Реджинальд отошел к окну. В темноте не видно было ни двора, ни моря, но он знал, что с минуты на минуту все расцветет выспышками молний. В воздухе уже чувствовалось электрчиество. Или это он сам был так напряжен?
«Связь, - пришло ему на ум нелепо-книжное, фальшиво-выспренное, - это воплощенная магией метафора взаимоотношений». В эту минуту лично для себя Реджинальд все решил.
Буря так и не пришла, и он почувствовал себя жестоко обманутым
29.
Во снах все было вперемешку: пьютские ножи и зловещие туманные проклятья; две несчастные девушки, слившиеся в одну, еще более несчастную; остров и Университет; звон разбившейся склянки с зельем, падающий графин, тишина за окном; Верне и Реджинальд, и смутные страх… не перед ними, перед собственными чувствами.
Проснулась Мэб с ощущением, что поняла что-то важное. И сразу же забыла, как это бывает почти со всеми открытиями, сделанными во сне. А еще, она проснулась с чувством потери: проснулась, потянулась по обретенной привычке к соседней подушке и ничего не обнаружила. Реджинальд не залеживался в постели, вставал рано, но после него оставалось что-то фантомное: запах, примятая подушка, золотистый волос на ткани; какое-то свидетельство его существования.
Мэб села. Утро было солнечным, лучи проникали сквозь штору и золотили небрежно брошенный на спинку кровати халат. Он был теплым, нагретым этими лучами, когда Мэб коснулась гладкого шелка.
Встав, она накинула халат поверх сорочки и подошла к окну. Раздернула шторы, впуская потоки света. Солнце заливало все вокруг, день был какой-то особенно радостный. Отличный день для прогулок, для занятий любовью на пляже. Или — для поиска преступников.
«Я разберусь, - сказала себе Мэб.
– Я помогу Эффи, а после мы с Реджинальдом поговорим».
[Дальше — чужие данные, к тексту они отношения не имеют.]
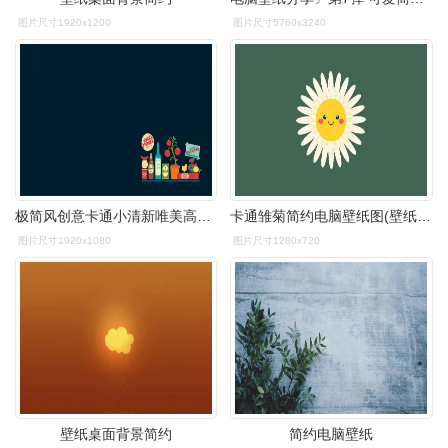
图片尺寸1920x1200
图片尺寸5760x3240
极简风创意卡通小清新唯美高清桌面壁纸
卡通雏菊简约电脑壁纸图(壁纸,雏菊,盛开的花朵,花朵,背景,简约)手绘
图片尺寸1920x1080
图片尺寸1280x720
壁纸桌面背景简约
简约电脑壁纸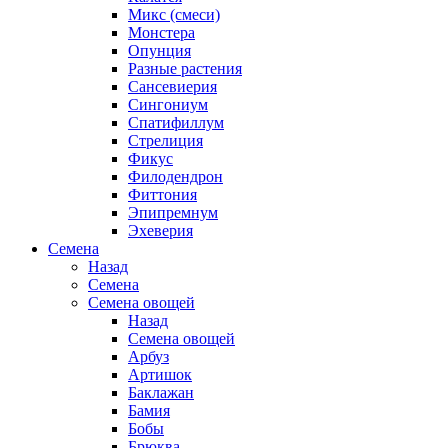
Микс (смеси)
Монстера
Опунция
Разные растения
Сансевиерия
Сингониум
Спатифиллум
Стрелиция
Фикус
Филодендрон
Фиттония
Эпипремнум
Эхеверия
Семена
Назад
Семена
Семена овощей
Назад
Семена овощей
Арбуз
Артишок
Баклажан
Бамия
Бобы
Брюква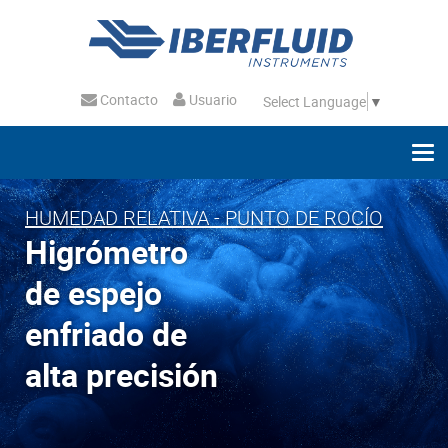
Contacto
Usuario
Select Language
▼
HUMEDAD RELATIVA - PUNTO DE ROCÍO
Higrómetro
de espejo
enfriado de
alta precisión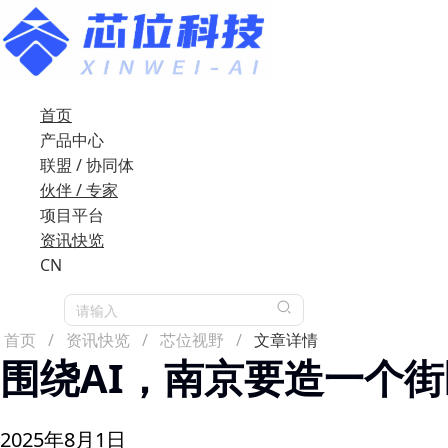
首页
产品中心
联盟 / 协同体
伙伴 / 专家
项目平台
资讯快览
CN
请输入
首页
/
资讯快览
/
芯位视野
/
文章详情
围绕AI，南京要造一个街
2025年8月1日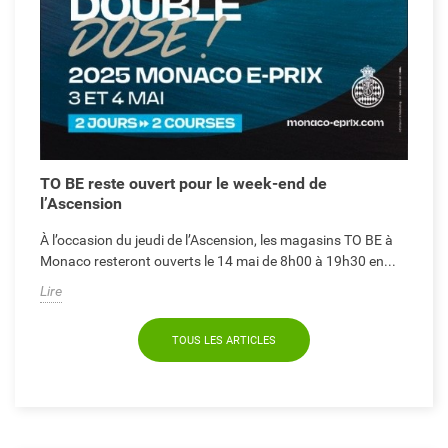
TO BE reste ouvert pour le week-end de
l’Ascension
À l’occasion du jeudi de l’Ascension, les magasins TO BE à
Monaco resteront ouverts le 14 mai de 8h00 à 19h30 en...
Lire
TOUS LES ARTICLES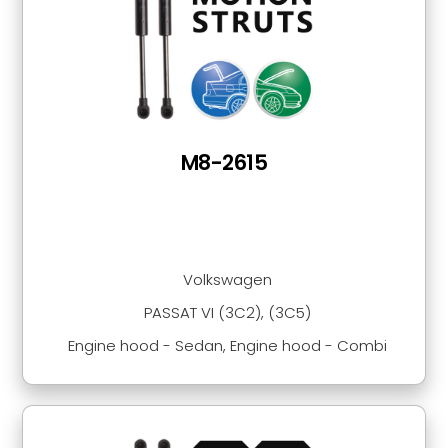
M8-2615
Volkswagen
PASSAT VI (3C2), (3C5)
Engine hood - Sedan, Engine hood - Combi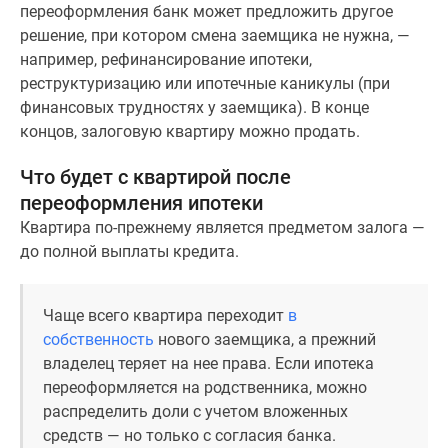
переоформления банк может предложить другое
решение, при котором смена заемщика не нужна, —
например, рефинансирование ипотеки,
реструктуризацию или ипотечные каникулы (при
финансовых трудностях у заемщика). В конце
концов, залоговую квартиру можно продать.
Что будет с квартирой после
переоформления ипотеки
Квартира по-прежнему является предметом залога —
до полной выплаты кредита.
Чаще всего квартира переходит
в
собственность
нового заемщика, а прежний
владелец теряет на нее права. Если ипотека
переоформляется на родственника, можно
распределить доли с учетом вложенных
средств — но только с согласия банка.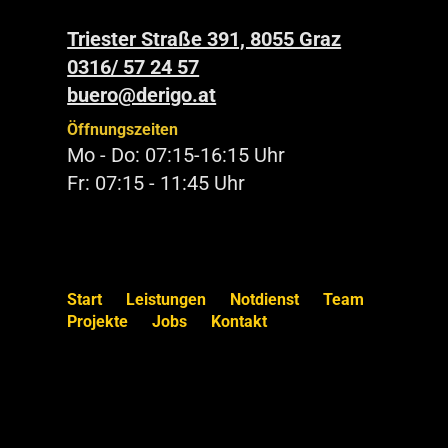
Triester Straße 391, 8055 Graz
0316/ 57 24 57
buero@derigo.at
Öffnungszeiten
Mo - Do: 07:15-16:15 Uhr
Fr: 07:15 - 11:45 Uhr
Start
Leistungen
Notdienst
Team
Projekte
Jobs
Kontakt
Мэб прекрасно сознавала, что попытки защитить Ифигению Хапли — это неуклюжее искупление того факта, что она не уберегла Лили Шоу и не может помочь в поисках ее убийцы. «Я вернусь в Абартон, - снова сказала Мэб, шевеля губами беззвучно. Это почему-то придавало ее мыслям вес.
– И я добьюсь справедливости. Даже если придется воздействовать на Совет».
Мэб едва ли представляла, как будет это делать. Но есть еще время. Сперва — семейство Хапли, после — Реджинальд (надо дать себе немного времени собраться с мыслями), а после уже все остальные подвиги.
Мэб осторожно приоткрыла дверь в соседнюю комнату, думая, что совместный завтрак не помешает. Реджинальд стоял возле комода, застегивая запонки. Шторы на окнах были раздернуты, и солнце золотило волосы, уже аккуратно причесанные. Мэб невольно залюбовалась им.
– Доброе утро, - Реджинальд обернулся и скользнул по Мэб задумчивым взглядом. В нем, этом взгляде, вроде и не было ничего, но по телу Мэб прошла дрожь.
– Я попросил принести завтрак.
Запахнув халат плотнее и затянув пояс, Мэб опустилась в кресло возле столика. Странное было ощущение: словно надо что-то сказать, и мысль уже вертится на языке, минуя голову.